Input =  [0.9858954  0.11763906 0.9955574  0.775211  ]
Pallas result =  [2.8743029 2.8743029 2.8743029 2.8743029]
lax.psum result =  [2.8743029 2.8743029 2.8743029 2.8743029]
Difference |Pallas - lax.psum| =  1.4959369e-08

超前執行與競爭條件 (Run-ahead and Race Conditions)#

作為一般的經驗法則 (rule of thumb)，為了最大化效能，我們希望允許一個裝置在不犧牲程式正確性的情況下，盡可能地超前於其他裝置執行，而無需同步。雖然我們可以在每次迭代開始時在所有裝置上強制執行障礙，但這會將程式的效能瓶頸 (bottlenecks) 限制在每個迴圈中最慢的裝置上。透過放寬同步並允許適量的超前執行，我們可以更好地適應迭代和裝置之間延遲的差異，因為在一次迭代中速度較慢的裝置可能會在下一次迭代中趕上。

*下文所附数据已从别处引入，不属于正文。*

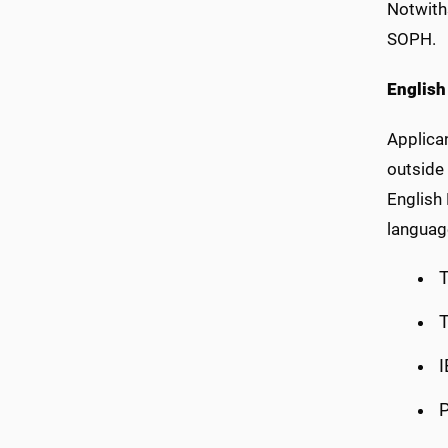
Notwith
SOPH.
English
Applican
outside 
English
language
T
T
I
P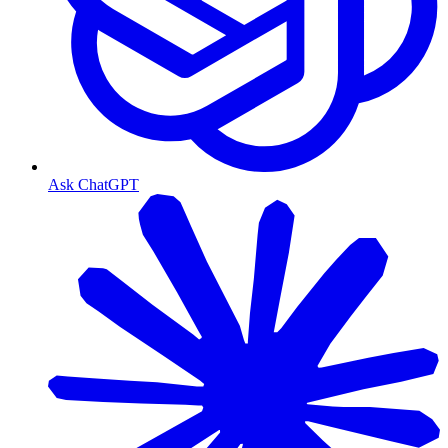
Ask ChatGPT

在我們之前編寫的 all-reduce 核心中，我們允許裝置超前執行，但與其鄰居相比少於一次迭代（但是，非鄰近裝置可能相差超過 1 次迭代）。為了了解為什麼號誌同步是必要的，請考慮當一個裝置（例如裝置 2）掛起並落後於其他裝置的情況。RDMA 沒有「握手 (handshake)」— 只有接收者在等待資料到達時被阻塞。因此，每個裝置最多可以超前執行一次迭代，然後才會被阻塞等待下一個 RDMA 到達。如果我們有 N 個裝置，這意味著最後一個裝置最多可以比第一個裝置超前 N 次迭代。

race_condition

如果不在另一個方向添加同步（強制發送者阻塞），裝置 1 可能會比裝置 2 超前最多 N 次迭代（N = num_devices），在此過程中發送多次寫入並覆寫值。為了在我們之前編寫的 all_reduce 核心中解決這個問題，我們實作了一個「握手」協定，其中接收者向發送者發回訊號，表示它已準備好接收，然後發送者才開始發出下一個 RDMA。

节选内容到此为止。